O jejum prolongado, prática que envolve passar muitas horas ou até dias sem comer, vem ganhando adeptos que buscam desde emagrecimento até possíveis benefícios para a saúde. Mas ficar longos períodos sem alimento provoca mudanças profundas no organismo, que vão muito além de simplesmente “ficar sem energia”.
“Passadas três ou quatro horas, entramos em uma fase inicial de jejum, na qual a insulina começa a cair e o glucagon sobe, estimulando a quebra do glicogênio para manter a glicose no sangue”, explica a endocrinologista Carolina Janovsky. Essa reserva costuma durar até cerca de 24 horas.
O nutrólogo Felipe César detalha que, no início, o organismo utiliza a glicose já circulante no sangue, depois recorre ao glicogênio, funcionando como uma bateria de emergência para o cérebro.
“Dependendo da quantidade dessas reservas e do nível de atividade física, esse estoque dura, em média, entre 12 e 24 horas. Passado esse período, o corpo recebe o sinal para buscar novas fontes de combustível”, esclarece.
Adaptação metabólica e uso da gordura como energia
Quando o glicogênio se esgota, há uma mudança metabólica importante. “O corpo passa a usar a gordura armazenada como principal fonte de energia. O fígado converte essa gordura em corpos cetônicos, que podem ser usados por quase todos os tecidos, inclusive o cérebro. Esse processo é chamado de cetose”, destaca Felipe.
No jejum prolongado, outras adaptações ocorrem. Há queda da insulina, aumento do glucagon — hormônio que ajuda a liberar a glicose armazenada no fígado para o sangue — e maior quebra da gordura para servir de energia.
O corpo também começa a produzir glicose a partir de proteínas e gorduras, em um processo chamado gliconeogênese, para manter funções vitais. Além disso, entra em cena a autofagia, um mecanismo de limpeza celular que recicla componentes danificados e pode favorecer a saúde e a longevidade. “É como se o corpo entrasse em modo de economia e reparo”, diz o nutrólogo.
Sinais de alerta
Segundo Carolina, a prática sem supervisão pode levar à desidratação, desequilíbrio de eletrólitos, arritmias, insuficiência renal, hipoglicemia, perda de massa muscular, deficiências nutricionais e até síndrome de realimentação — quando o retorno inadequado à alimentação causa complicações graves.
Em casos extremos, como na fome prolongada, o corpo pode consumir proteínas de órgãos vitais, levando à falência deles.

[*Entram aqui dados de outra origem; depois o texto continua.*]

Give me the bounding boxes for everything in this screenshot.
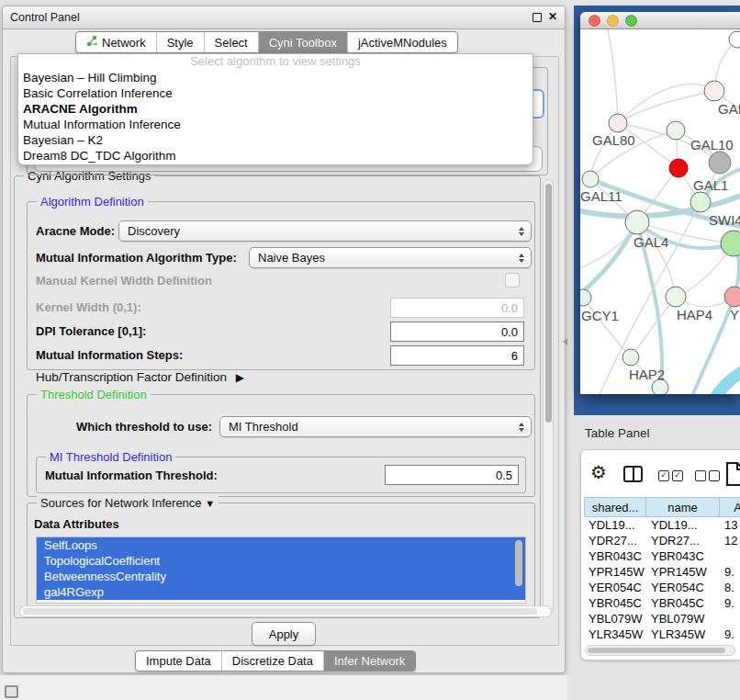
table-cell[interactable]: YBL079W (584, 611, 646, 627)
dropdown-option[interactable]: Dream8 DC_TDC Algorithm (18, 148, 533, 164)
column-header[interactable]: A (720, 497, 740, 517)
gear-icon[interactable]: ⚙ (590, 461, 607, 483)
panel-splitter-handle[interactable] (563, 338, 567, 345)
table-cell[interactable]: 8. (720, 580, 740, 595)
table-cell[interactable]: YBL079W (646, 611, 720, 627)
network-node[interactable] (609, 114, 627, 132)
network-view-window[interactable]: GALGAL80GAL10GAL1GAL11SWI4GAL4GCY1HAP4YH… (580, 12, 740, 394)
network-edge[interactable] (608, 29, 618, 123)
network-node[interactable] (729, 31, 740, 48)
network-node[interactable] (709, 152, 731, 174)
float-icon[interactable] (533, 13, 542, 22)
table-hscroll-thumb[interactable] (588, 648, 725, 653)
deselect-all-checkboxes-icon[interactable] (695, 470, 723, 487)
bottom-tab-impute-data[interactable]: Impute Data (136, 651, 221, 671)
mac-close-button[interactable] (589, 15, 600, 27)
table-cell[interactable]: 9. (720, 595, 740, 611)
table-cell[interactable]: YBR043C (646, 548, 720, 564)
table-cell[interactable]: YDL19... (646, 517, 720, 533)
table-cell[interactable]: YLR345W (646, 627, 720, 642)
aracne-mode-combobox[interactable]: Discovery (118, 220, 532, 242)
table-horizontal-scrollbar[interactable] (585, 645, 735, 656)
network-node[interactable] (704, 81, 724, 101)
network-window-titlebar[interactable] (580, 12, 740, 29)
table-cell[interactable]: YBR045C (584, 595, 646, 611)
which-threshold-combobox[interactable]: MI Threshold (219, 416, 532, 437)
manual-kernel-checkbox[interactable] (505, 273, 520, 288)
mac-zoom-button[interactable] (625, 15, 637, 27)
table-cell[interactable]: YPR145W (646, 564, 720, 580)
collapsed-panel-icon[interactable] (5, 685, 18, 698)
bottom-tab-infer-network[interactable]: Infer Network (323, 651, 415, 671)
network-node[interactable] (582, 171, 599, 187)
mi-type-combobox[interactable]: Naive Bayes (249, 247, 532, 268)
network-node[interactable] (721, 231, 740, 256)
network-node[interactable] (669, 159, 688, 177)
table-cell[interactable]: YDR27... (646, 533, 720, 548)
mi-threshold-input[interactable] (385, 465, 519, 485)
kernel-width-input[interactable] (390, 298, 524, 318)
table-cell[interactable] (720, 548, 740, 564)
mac-minimize-button[interactable] (607, 15, 619, 27)
table-cell[interactable]: 9. (720, 564, 740, 580)
network-canvas[interactable]: GALGAL80GAL10GAL1GAL11SWI4GAL4GCY1HAP4YH… (580, 29, 740, 394)
table-cell[interactable]: 13 (720, 517, 740, 533)
column-header[interactable]: name (646, 497, 720, 517)
network-node[interactable] (625, 210, 649, 234)
apply-button[interactable]: Apply (252, 622, 316, 646)
table-cell[interactable]: 9. (720, 627, 740, 642)
attribute-item[interactable]: gal4RGexp (37, 584, 525, 600)
network-node[interactable] (666, 287, 686, 307)
table-cell[interactable]: YPR145W (584, 564, 646, 580)
dropdown-option[interactable]: Bayesian – Hill Climbing (18, 70, 533, 85)
hub-definition-expander[interactable]: Hub/Transcription Factor Definition ▶ (36, 370, 244, 384)
tab-style[interactable]: Style (156, 32, 204, 52)
table-cell[interactable]: YLR345W (584, 627, 646, 642)
table-cell[interactable]: YDR27... (584, 533, 646, 548)
attribute-item[interactable]: SelfLoops (37, 537, 525, 553)
network-node[interactable] (667, 121, 685, 140)
network-node[interactable] (724, 287, 740, 307)
columns-icon[interactable] (623, 466, 643, 482)
attribute-item[interactable]: TopologicalCoefficient (37, 553, 525, 569)
dpi-tolerance-input[interactable] (390, 322, 524, 342)
settings-horizontal-scrollbar[interactable] (19, 605, 552, 617)
table-cell[interactable]: YBR043C (584, 548, 646, 564)
bottom-tab-discretize-data[interactable]: Discretize Data (221, 651, 323, 671)
table-cell[interactable]: 12 (720, 533, 740, 548)
network-edge[interactable] (714, 367, 740, 394)
mi-steps-input[interactable] (390, 345, 524, 366)
list-vscroll-thumb[interactable] (515, 540, 522, 586)
network-node[interactable] (690, 192, 711, 212)
table-cell[interactable]: YER054C (646, 580, 720, 595)
tab-jactivemnodules[interactable]: jActiveMNodules (347, 32, 457, 52)
tab-cyni-toolbox[interactable]: Cyni Toolbox (258, 32, 347, 52)
collapse-arrow-icon[interactable]: ▼ (205, 498, 215, 509)
settings-vscroll-thumb[interactable] (545, 184, 552, 423)
table-cell[interactable]: YDL19... (584, 517, 646, 533)
expander-arrow-icon[interactable]: ▶ (236, 371, 244, 384)
table-cell[interactable]: YBR045C (646, 595, 720, 611)
network-edge[interactable] (583, 298, 631, 357)
table-cell[interactable] (720, 611, 740, 627)
attribute-item[interactable]: BetweennessCentrality (37, 569, 525, 584)
control-panel-titlebar[interactable]: Control Panel ✕ (3, 6, 565, 29)
dropdown-option[interactable]: Basic Correlation Inference (18, 85, 533, 101)
network-edge[interactable] (631, 297, 676, 357)
settings-hscroll-thumb[interactable] (23, 608, 537, 615)
network-node[interactable] (580, 289, 591, 306)
tab-network[interactable]: Network (76, 32, 156, 52)
select-all-checkboxes-icon[interactable]: ✓✓ (658, 470, 686, 487)
close-icon[interactable]: ✕ (548, 10, 557, 23)
dropdown-option[interactable]: ARACNE Algorithm (18, 101, 533, 117)
dropdown-option[interactable]: Bayesian – K2 (18, 132, 533, 148)
network-edge[interactable] (618, 91, 714, 123)
settings-vertical-scrollbar[interactable] (543, 179, 554, 615)
table-cell[interactable]: YER054C (584, 580, 646, 595)
export-table-icon[interactable] (725, 461, 740, 487)
network-node[interactable] (622, 349, 639, 366)
dropdown-option[interactable]: Mutual Information Inference (18, 117, 533, 132)
network-edge[interactable] (618, 85, 714, 123)
column-header[interactable]: shared... (584, 497, 646, 517)
tab-select[interactable]: Select (204, 32, 258, 52)
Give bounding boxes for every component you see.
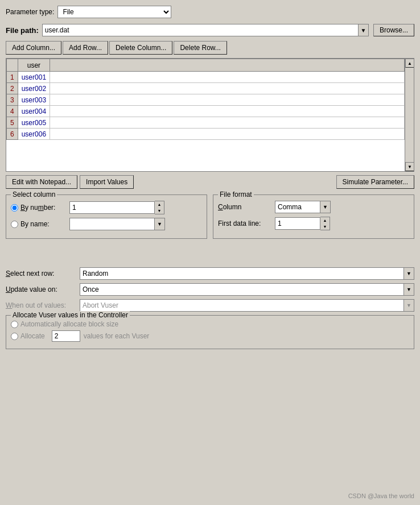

Felipe reforça a importância de respeitar os sinais de alerta. “Fadiga extrema, tontura intensa, fraqueza muscular acentuada, dores de cabeça muito fortes, náuseas, palpitações e confusão mental indicam que o jejum pode estar ultrapassando o limite seguro”, ressalta.
O jejum prolongado possui benefícios?
Sobre benefícios, os especialistas concordam que protocolos mais curtos, como o jejum intermitente, têm evidências mais consistentes, associadas à melhora da sensibilidade à insulina, redução de gordura corporal, queda da pressão arterial e melhora do perfil lipídico.
Protocolos acima de 48 horas ainda carecem de consenso sobre vantagens, e os riscos podem superar os ganhos.
“Para pessoas saudáveis e bem orientadas, o jejum prolongado pode trazer efeitos positivos, como melhora da sensibilidade à insulina e redução da inflamação, mas para quem tem doenças crônicas ou condições específicas, o risco é maior. Por isso, é fundamental ter acompanhamento médico”, conclui Felipe.